Decdence Now! Visions of Excess

Another distinctly L.A. scene is depicted in Something She Said. The two principal figures in the painting seem connected in some way, and yet they are absolutely apart at the moment. The woman is one of those rare Rodgers' figures who seems purposeful, engaged, and present--but on the telephone. The man, perhaps a partner or an enemy, is clearly alone, though only a few feet away, and turned completely inward. This simultaneous relatedness and disconnection is emphasized by the striking light.

"When the light is beginning to wane and you have these great porticoes," Rodgers says, "the painting is suffused with murkiness. The male figure and the swimmers are the only ones in bright light. With the others, something is filtering the light. It struck me that having this combination of personal opacity and a dark world sets up a suggestion--and perhaps a sympathy--about what might be in their heads."

The Glass House is one of Rodgers' less disturbing scenes. It was inspired by a photograph he saw in a magazine.

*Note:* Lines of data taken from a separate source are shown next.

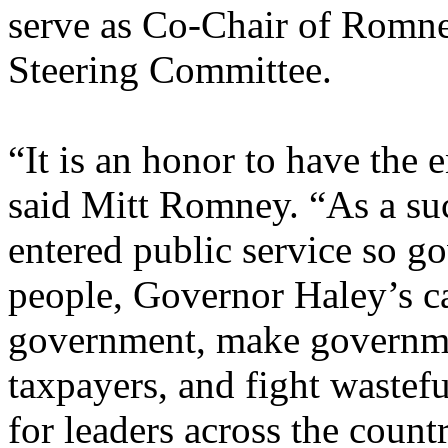
serve as Co-Chair of Romne
Steering Committee.
“It is an honor to have the
said Mitt Romney. “As a s
entered public service so g
people, Governor Haley’s ca
government, make governme
taxpayers, and fight wastef
for leaders across the count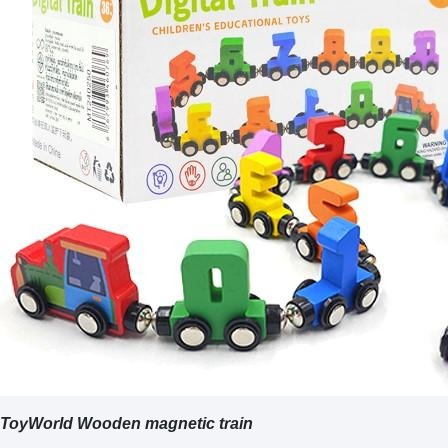
ToyWorld Wooden magnetic train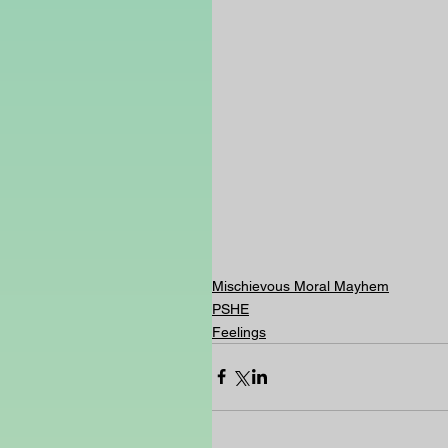
Mischievous Moral Mayhem
PSHE
Feelings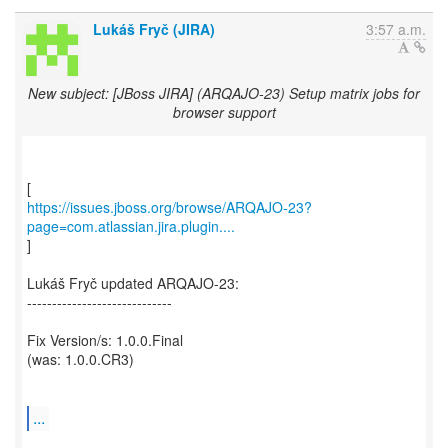
Lukáš Fryč (JIRA)
3:57 a.m.
New subject: [JBoss JIRA] (ARQAJO-23) Setup matrix jobs for
browser support
https://issues.jboss.org/browse/ARQAJO-23?
page=com.atlassian.jira.plugin....
]
Lukáš Fryč updated ARQAJO-23:
-----------------------------
Fix Version/s: 1.0.0.Final
(was: 1.0.0.CR3)
...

"The house seemed to have a life of its own," says Rodgers. "In my imagination, as people appeared in the setting, I found them comfortable and at close quarters, and yet despite the grandeur of the space, it suggested questions to me like, 'How do we live with each other?' and 'What do we do?'"

He Sees It Her Way is less benign and more pointed. Two young people seem to have everything, but the extraordinary setting is once again the occasion for questions.

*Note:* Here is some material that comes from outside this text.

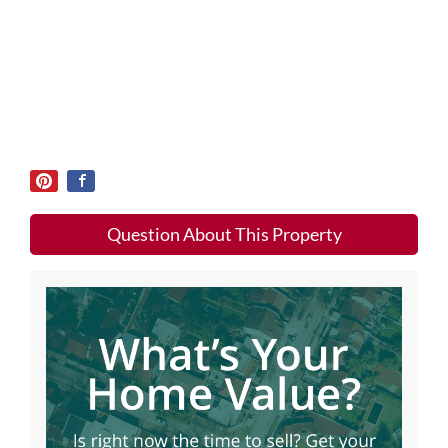
Question About This Property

"What is it that makes life worth living?" Rodgers reflects. "That's where illumination comes from, asking these questions."

Or, when you get to a perfect place, as Rodgers does in so many of his paintings, what do you find there, and what is left to find anywhere?

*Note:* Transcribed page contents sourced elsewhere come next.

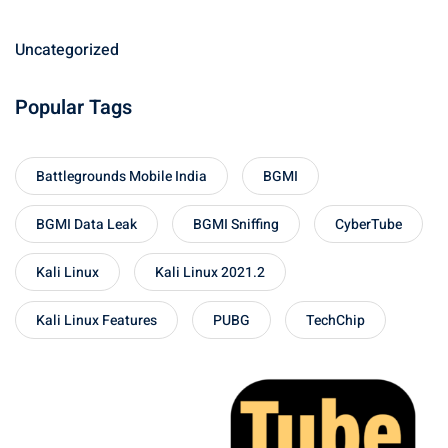
Uncategorized
Popular Tags
Battlegrounds Mobile India
BGMI
BGMI Data Leak
BGMI Sniffing
CyberTube
Kali Linux
Kali Linux 2021.2
Kali Linux Features
PUBG
TechChip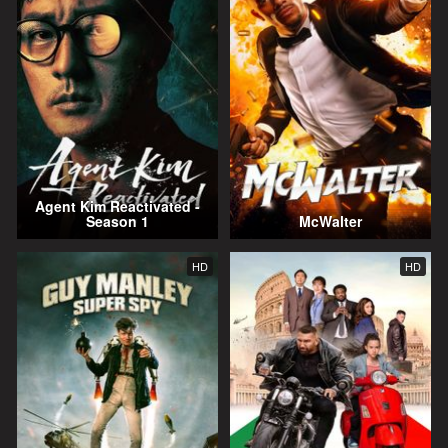
Agent Kim Reactivated -
Season 1
McWalter
HD
HD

In The Opacity of Light, Rodgers' ideas and his love of the complexities of light are central.

"There's the deception of beauty and light," he observes. "We tend to think they mean goodness and well-being, and we're constantly being taken in, just as we are always at the risk of being taken in by appearances."

Decdence Now! Visions of Excess

Welcome Interruption plunges us into a green world dominated by two figures, the young woman in the foreground--with qualities in her mouth and eyes that Rodgers finds "revealing"--and the central standing male figure, whose facial surfaces, Rodgers says, seem to show the man's inside, "like an x-ray."

All of these paintings are dramatically rendered in color, light and shade transitions, and what Rodgers calls the vectoring of objects and persons. The vitality of each situation is built out of painterly brush strokes that are supple enough to be effective but not so perfect as to take the roughness out of these dynamic constructions of social and personal realities.

Rodgers has been quick to make new technology work for him. David Hockney's recent argument concerning the methods of composition employed by painters of centuries ago involving available technology (lenses back then) makes perfect sense, given the working methods Rodgers employs. Whereas Hockney makes the case for projection to aid drawing, Rodgers has emphasized the richness of the conception. Taking advantage of the most recent technology to painstakingly compose his paintings, Rodgers continually experiments with every aspect of the complex image on a computer before taking his ideas to the canvas. Every little detail is perfected in his mind before he attacks the project in the studio.

Rodgers' work is a psychological exploration and a cultural interrogation. It demands that we look, and look long and hard, and it forces us to answer questions not only about the scene we are struggling to understand, but also about the motives and purposes that make our lives matter.